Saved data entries
========

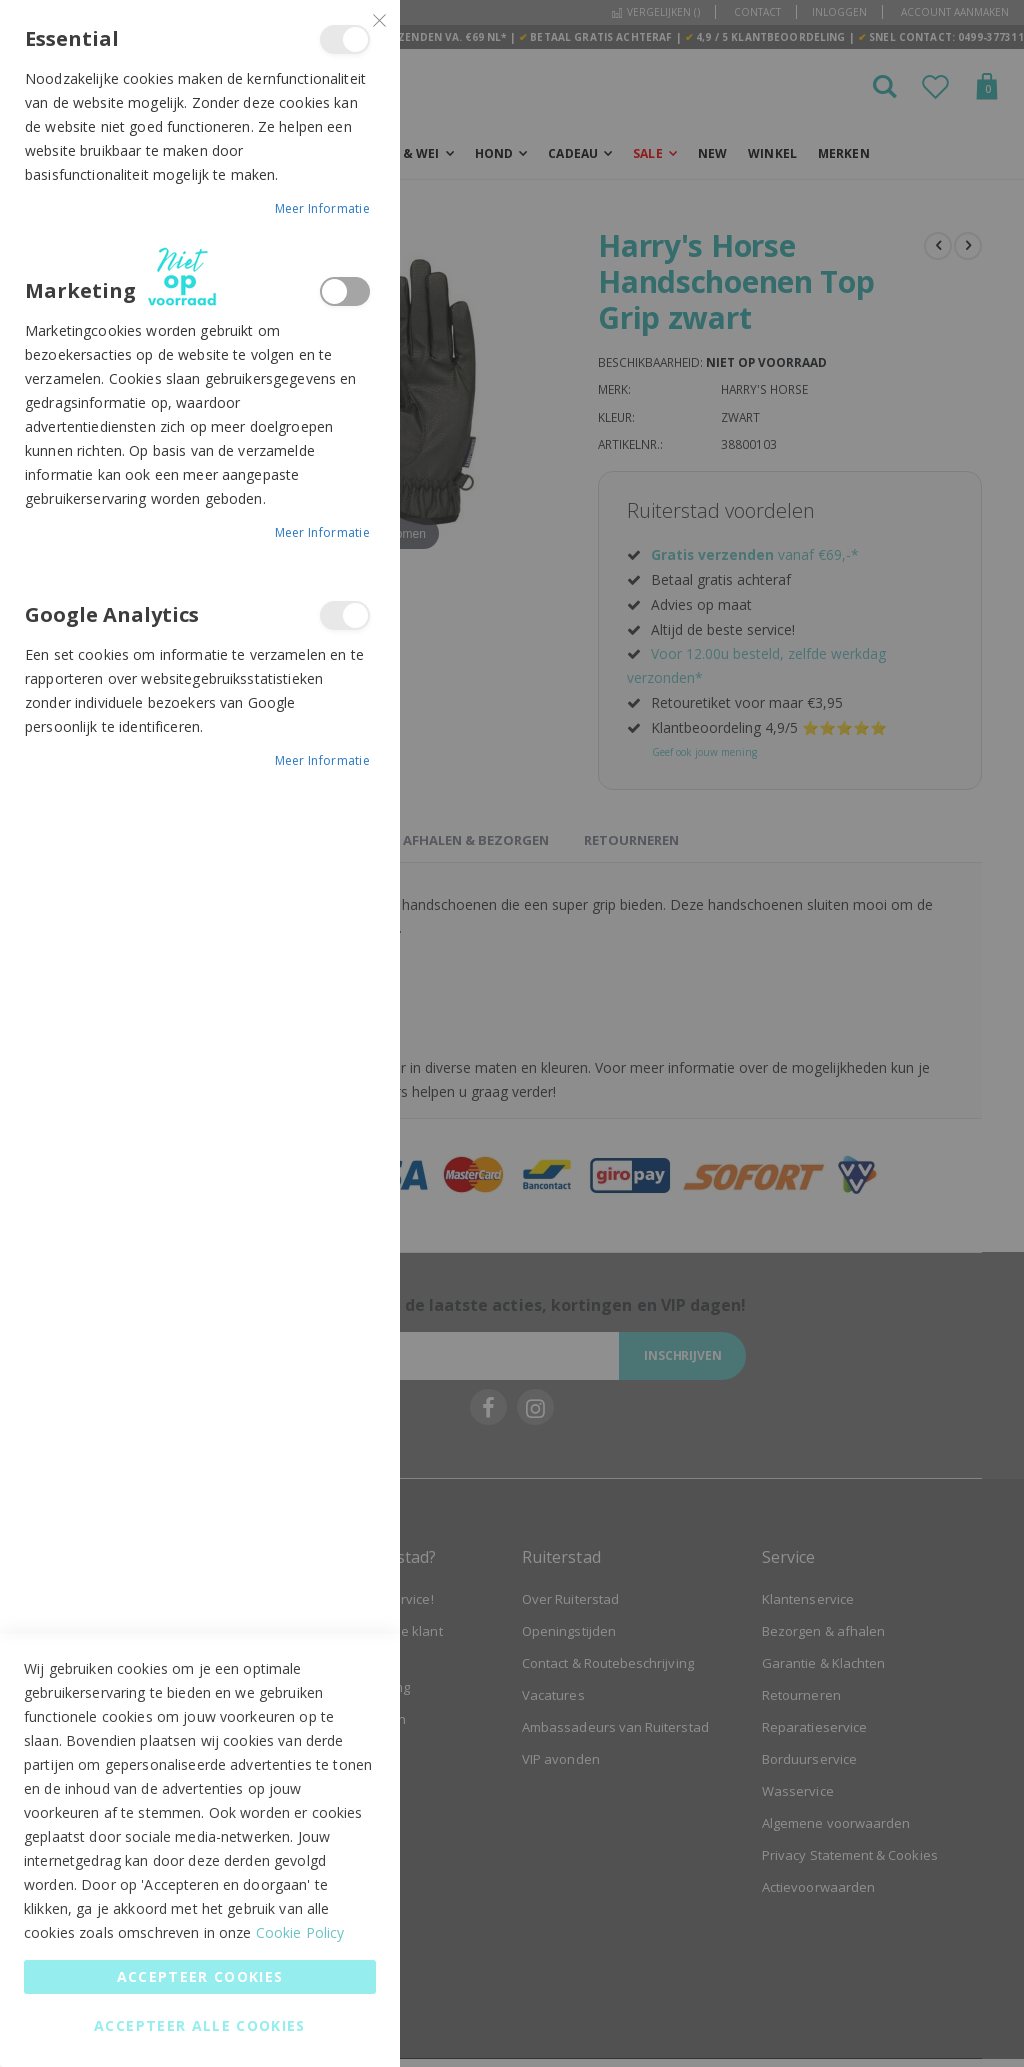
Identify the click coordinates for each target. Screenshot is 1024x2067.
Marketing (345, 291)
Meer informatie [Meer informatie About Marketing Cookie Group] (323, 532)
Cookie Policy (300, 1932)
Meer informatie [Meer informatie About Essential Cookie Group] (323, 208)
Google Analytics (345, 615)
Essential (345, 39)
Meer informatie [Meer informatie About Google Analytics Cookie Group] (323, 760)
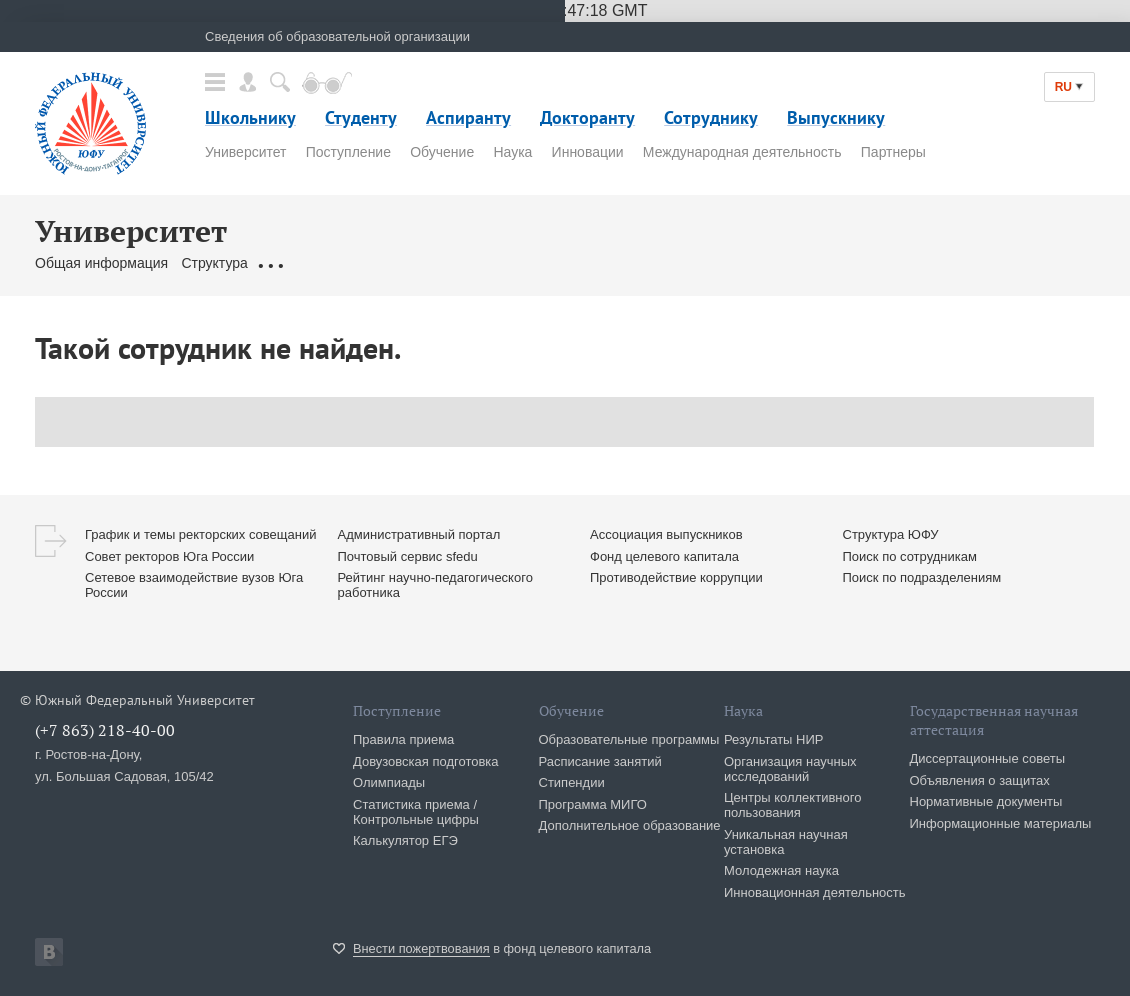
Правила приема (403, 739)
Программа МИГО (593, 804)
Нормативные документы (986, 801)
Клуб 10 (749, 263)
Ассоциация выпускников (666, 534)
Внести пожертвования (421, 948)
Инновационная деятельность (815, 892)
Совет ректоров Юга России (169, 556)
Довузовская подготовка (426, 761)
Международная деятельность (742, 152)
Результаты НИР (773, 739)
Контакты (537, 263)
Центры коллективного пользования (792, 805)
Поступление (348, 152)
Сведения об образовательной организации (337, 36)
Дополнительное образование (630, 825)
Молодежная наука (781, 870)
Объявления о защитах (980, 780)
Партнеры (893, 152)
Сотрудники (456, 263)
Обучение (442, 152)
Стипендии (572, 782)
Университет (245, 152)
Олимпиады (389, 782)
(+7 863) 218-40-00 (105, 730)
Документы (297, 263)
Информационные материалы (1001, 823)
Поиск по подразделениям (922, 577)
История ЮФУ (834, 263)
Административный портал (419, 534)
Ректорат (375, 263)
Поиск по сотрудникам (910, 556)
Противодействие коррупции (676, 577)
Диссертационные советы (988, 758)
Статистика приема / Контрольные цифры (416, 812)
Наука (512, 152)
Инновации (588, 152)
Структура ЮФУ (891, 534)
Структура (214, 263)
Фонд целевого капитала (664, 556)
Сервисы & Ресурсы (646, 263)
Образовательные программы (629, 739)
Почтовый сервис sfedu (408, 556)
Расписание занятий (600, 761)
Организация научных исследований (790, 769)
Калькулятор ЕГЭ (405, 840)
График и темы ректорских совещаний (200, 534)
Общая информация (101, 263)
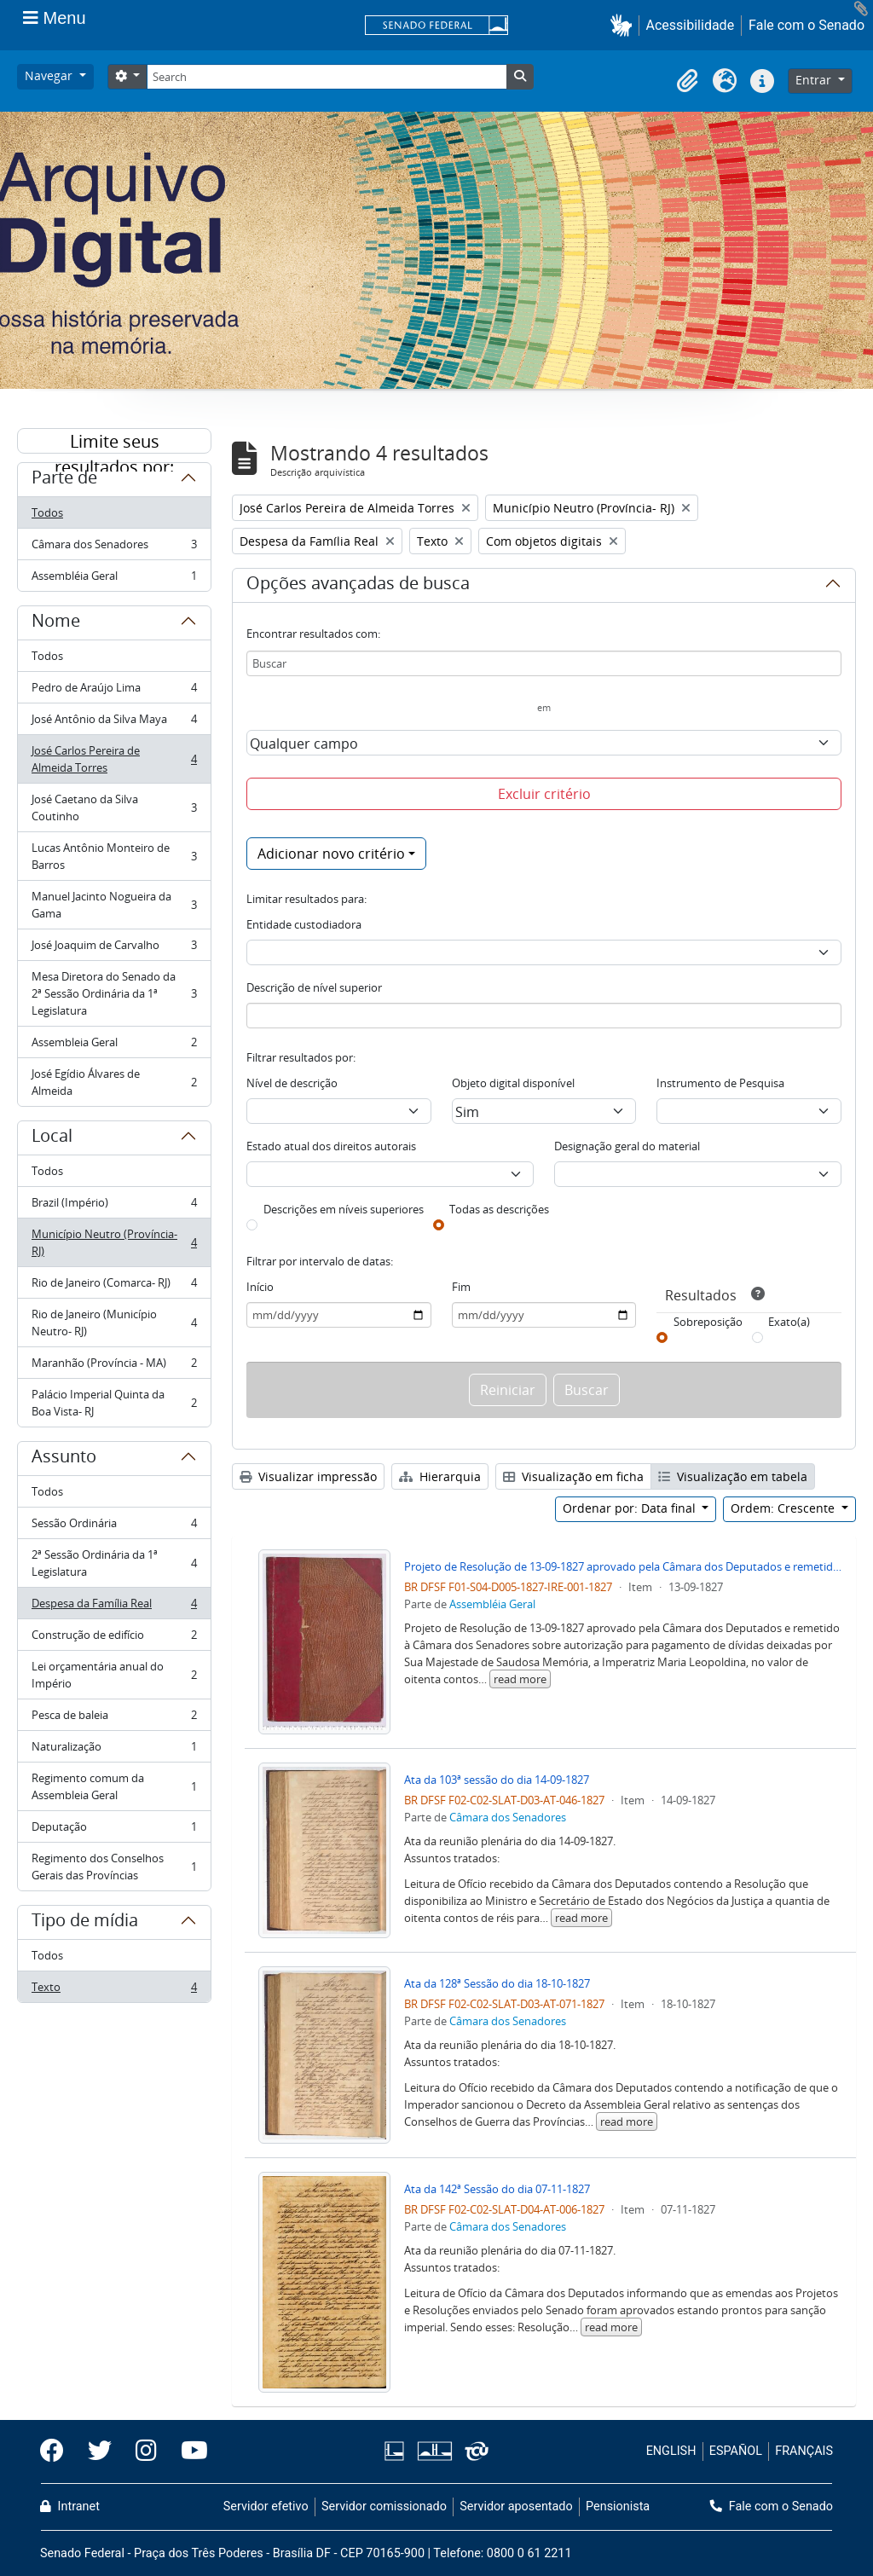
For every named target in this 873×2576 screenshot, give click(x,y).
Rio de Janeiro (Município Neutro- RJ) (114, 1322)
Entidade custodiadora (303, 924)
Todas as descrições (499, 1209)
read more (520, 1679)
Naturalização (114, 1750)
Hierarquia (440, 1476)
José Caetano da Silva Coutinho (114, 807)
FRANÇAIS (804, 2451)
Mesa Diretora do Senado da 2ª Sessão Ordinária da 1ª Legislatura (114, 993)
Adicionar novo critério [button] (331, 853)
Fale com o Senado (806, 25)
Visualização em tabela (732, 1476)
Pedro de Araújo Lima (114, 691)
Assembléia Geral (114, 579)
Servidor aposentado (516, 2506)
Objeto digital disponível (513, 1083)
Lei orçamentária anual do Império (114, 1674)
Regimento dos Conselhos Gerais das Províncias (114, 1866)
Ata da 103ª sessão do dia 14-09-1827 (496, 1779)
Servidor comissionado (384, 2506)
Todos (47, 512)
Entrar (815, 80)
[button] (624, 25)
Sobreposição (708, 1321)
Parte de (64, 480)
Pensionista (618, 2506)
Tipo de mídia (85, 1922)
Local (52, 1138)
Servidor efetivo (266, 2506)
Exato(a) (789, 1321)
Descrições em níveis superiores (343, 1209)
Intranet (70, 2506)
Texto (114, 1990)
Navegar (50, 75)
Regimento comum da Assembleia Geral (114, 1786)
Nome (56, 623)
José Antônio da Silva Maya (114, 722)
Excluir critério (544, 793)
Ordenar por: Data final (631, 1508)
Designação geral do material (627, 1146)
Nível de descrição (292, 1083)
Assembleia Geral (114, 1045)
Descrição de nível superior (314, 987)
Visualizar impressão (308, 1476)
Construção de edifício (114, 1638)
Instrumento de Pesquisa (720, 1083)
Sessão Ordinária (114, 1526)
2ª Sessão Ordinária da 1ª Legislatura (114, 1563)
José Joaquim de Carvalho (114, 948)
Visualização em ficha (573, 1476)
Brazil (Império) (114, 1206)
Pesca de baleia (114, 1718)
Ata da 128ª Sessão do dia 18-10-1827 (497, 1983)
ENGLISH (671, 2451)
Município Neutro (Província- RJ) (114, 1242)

========

* **What to work on**
Using the entries above, extract exactly the lines from the one that contains "Общая информация (101, 263)" through the one that contains "[button] (624, 25)". Do not carry over any pictures.

* **Task solution**
Общая информация (101, 263)
For every named target in this 873×2576 screenshot, give click(x,y).
Rio de Janeiro (Município Neutro- RJ) (114, 1322)
Entidade custodiadora (303, 924)
Todas as descrições (499, 1209)
read more (520, 1679)
Naturalização (114, 1750)
Hierarquia (440, 1476)
José Caetano da Silva Coutinho (114, 807)
FRANÇAIS (804, 2451)
Mesa Diretora do Senado da 2ª Sessão Ordinária da 1ª Legislatura (114, 993)
Adicionar novo critério [button] (331, 853)
Fale com o Senado (806, 25)
Visualização em tabela (732, 1476)
Pedro de Araújo Lima (114, 691)
Assembléia Geral (114, 579)
Servidor aposentado (516, 2506)
Objeto digital disponível (513, 1083)
Lei orçamentária anual do Império (114, 1674)
Regimento dos Conselhos Gerais das Províncias (114, 1866)
Ata da 103ª sessão do dia 14-09-1827 (496, 1779)
Servidor comissionado (384, 2506)
Todos (47, 512)
Entrar (815, 80)
[button] (624, 25)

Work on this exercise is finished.